**WHAT TO DO**: Find every line in the material below with the string "their" and state how many there are, with no other text.

-- DATASET EXCERPTS follows --

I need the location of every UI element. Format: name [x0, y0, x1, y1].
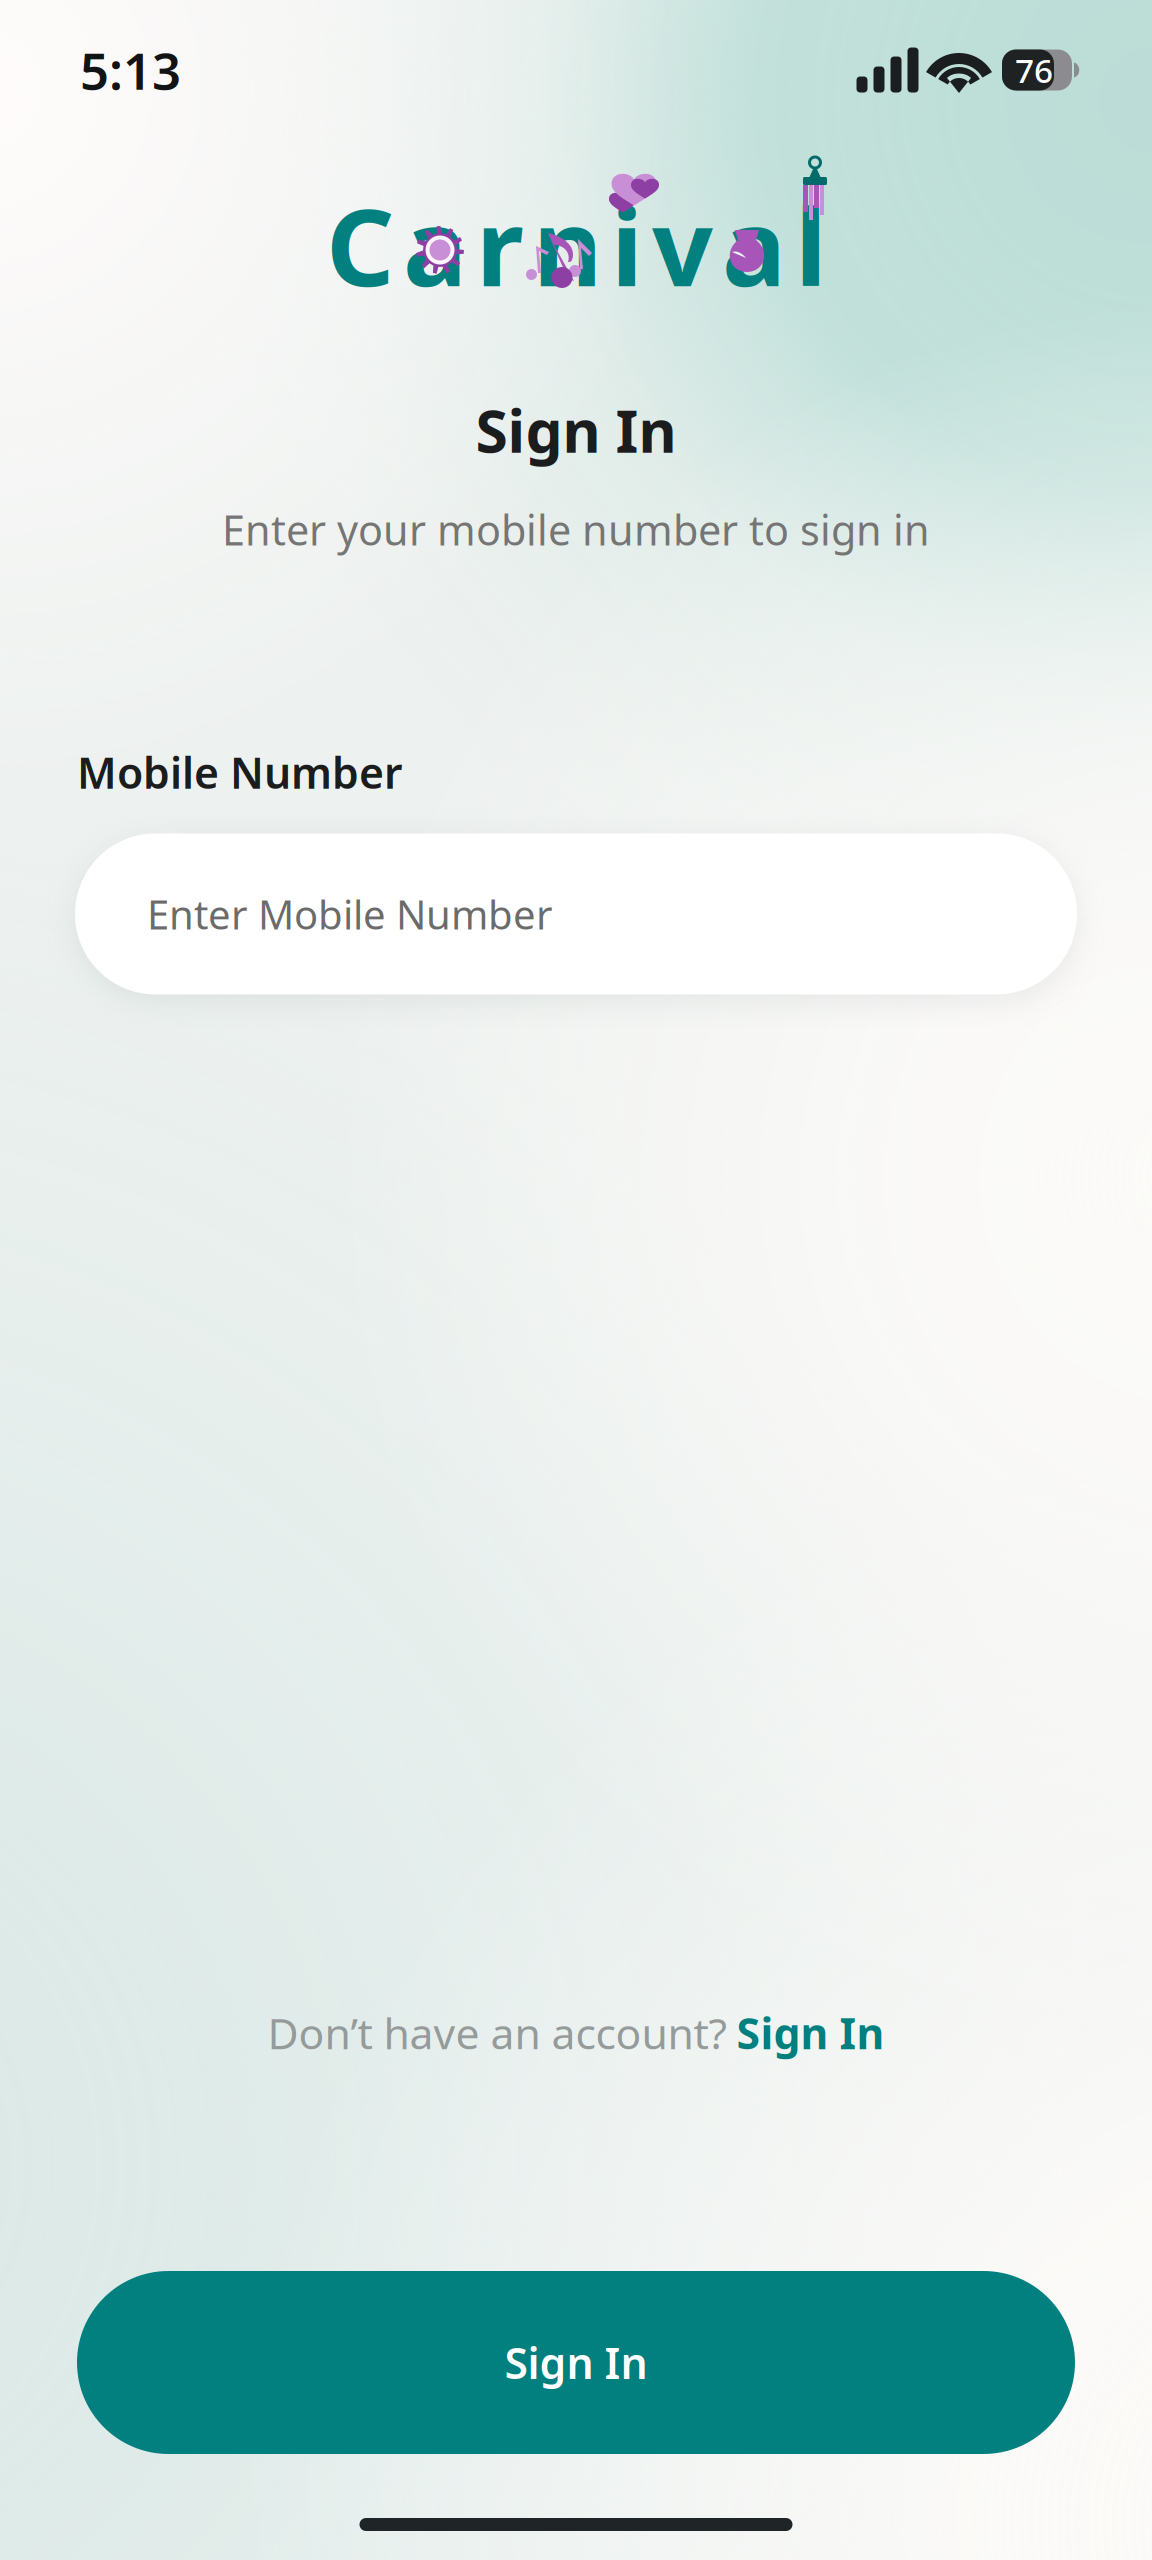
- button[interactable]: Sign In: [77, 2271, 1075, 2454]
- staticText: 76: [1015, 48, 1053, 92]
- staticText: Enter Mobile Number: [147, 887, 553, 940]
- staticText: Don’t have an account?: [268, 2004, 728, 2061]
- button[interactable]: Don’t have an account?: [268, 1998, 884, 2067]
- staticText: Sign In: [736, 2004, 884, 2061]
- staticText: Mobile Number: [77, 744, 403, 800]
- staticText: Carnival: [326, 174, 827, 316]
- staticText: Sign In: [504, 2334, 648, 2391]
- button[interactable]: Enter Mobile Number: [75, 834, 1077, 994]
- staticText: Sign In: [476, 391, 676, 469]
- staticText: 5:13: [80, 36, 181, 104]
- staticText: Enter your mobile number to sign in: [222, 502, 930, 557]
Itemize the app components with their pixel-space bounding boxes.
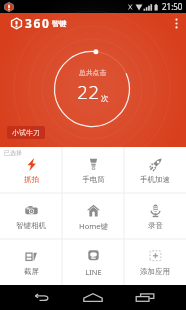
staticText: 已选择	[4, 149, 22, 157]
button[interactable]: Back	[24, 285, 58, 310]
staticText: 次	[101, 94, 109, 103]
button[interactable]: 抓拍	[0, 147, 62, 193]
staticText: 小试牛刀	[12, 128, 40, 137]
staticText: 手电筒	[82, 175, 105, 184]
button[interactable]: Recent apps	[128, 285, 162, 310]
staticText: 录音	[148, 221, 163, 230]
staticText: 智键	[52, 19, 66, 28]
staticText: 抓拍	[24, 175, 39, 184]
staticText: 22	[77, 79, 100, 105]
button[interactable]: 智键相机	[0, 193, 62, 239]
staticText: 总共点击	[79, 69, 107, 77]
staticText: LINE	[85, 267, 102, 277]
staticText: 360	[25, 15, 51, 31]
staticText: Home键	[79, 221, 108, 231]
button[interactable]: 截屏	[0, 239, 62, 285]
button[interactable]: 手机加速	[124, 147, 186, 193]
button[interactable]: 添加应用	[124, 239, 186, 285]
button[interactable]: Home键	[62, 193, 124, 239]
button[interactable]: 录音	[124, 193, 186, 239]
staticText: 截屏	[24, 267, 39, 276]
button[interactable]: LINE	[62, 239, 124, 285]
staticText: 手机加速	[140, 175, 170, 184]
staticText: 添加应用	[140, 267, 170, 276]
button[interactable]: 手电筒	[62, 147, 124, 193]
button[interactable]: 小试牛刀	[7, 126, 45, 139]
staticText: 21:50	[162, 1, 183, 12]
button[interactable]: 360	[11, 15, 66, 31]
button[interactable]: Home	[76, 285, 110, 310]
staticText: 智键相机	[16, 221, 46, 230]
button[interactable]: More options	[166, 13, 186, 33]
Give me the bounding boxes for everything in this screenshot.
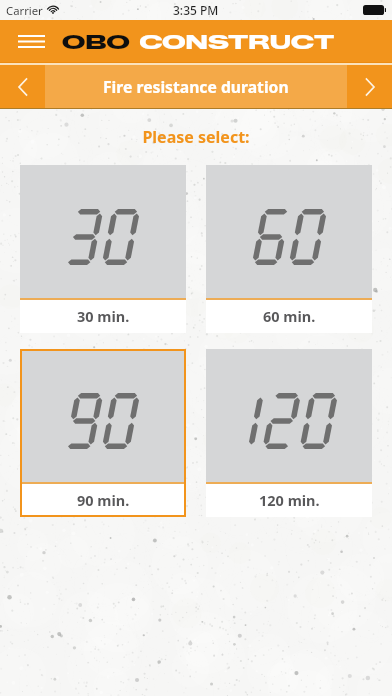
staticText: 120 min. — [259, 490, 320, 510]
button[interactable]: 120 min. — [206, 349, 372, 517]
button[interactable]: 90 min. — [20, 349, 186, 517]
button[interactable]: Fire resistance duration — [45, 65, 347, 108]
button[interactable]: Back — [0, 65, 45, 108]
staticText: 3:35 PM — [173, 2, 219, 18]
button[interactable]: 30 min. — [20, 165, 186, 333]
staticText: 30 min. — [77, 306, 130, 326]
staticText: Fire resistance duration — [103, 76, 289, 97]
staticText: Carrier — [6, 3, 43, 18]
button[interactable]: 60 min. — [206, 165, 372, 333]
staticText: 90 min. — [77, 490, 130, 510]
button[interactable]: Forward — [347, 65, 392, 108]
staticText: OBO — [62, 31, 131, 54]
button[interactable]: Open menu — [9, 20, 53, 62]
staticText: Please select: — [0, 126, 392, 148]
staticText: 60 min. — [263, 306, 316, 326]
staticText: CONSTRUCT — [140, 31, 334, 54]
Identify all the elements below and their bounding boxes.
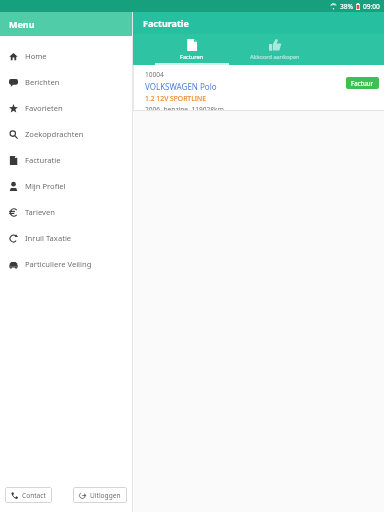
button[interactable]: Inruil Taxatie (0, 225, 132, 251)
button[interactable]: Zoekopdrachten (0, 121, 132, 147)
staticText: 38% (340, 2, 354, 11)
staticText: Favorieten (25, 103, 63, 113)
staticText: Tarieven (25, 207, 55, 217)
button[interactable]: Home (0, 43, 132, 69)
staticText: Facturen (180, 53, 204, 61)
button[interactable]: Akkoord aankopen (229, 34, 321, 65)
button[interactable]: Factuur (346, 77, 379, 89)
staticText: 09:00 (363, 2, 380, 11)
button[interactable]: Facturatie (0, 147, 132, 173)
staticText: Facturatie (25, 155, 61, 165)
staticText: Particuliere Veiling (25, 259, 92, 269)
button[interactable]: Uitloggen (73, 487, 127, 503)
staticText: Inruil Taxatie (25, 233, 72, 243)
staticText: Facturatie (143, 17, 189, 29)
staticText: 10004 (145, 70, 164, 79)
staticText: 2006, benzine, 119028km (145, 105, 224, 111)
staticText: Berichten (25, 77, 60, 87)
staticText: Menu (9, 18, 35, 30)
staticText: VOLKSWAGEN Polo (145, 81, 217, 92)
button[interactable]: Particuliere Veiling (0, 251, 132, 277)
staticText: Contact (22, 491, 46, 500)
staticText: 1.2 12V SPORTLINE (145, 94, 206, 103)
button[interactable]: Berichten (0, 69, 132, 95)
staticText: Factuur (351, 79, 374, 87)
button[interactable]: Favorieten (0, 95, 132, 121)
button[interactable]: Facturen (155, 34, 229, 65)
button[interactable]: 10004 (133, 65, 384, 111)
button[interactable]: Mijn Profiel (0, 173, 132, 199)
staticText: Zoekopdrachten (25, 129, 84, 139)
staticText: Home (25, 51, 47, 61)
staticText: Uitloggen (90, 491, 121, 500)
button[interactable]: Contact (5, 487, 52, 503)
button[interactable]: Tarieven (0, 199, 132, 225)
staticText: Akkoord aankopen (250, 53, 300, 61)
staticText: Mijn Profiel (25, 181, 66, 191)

-- DATASET EXCERPTS concluded --

**SOLUTION TO THIS PROBLEM**: 2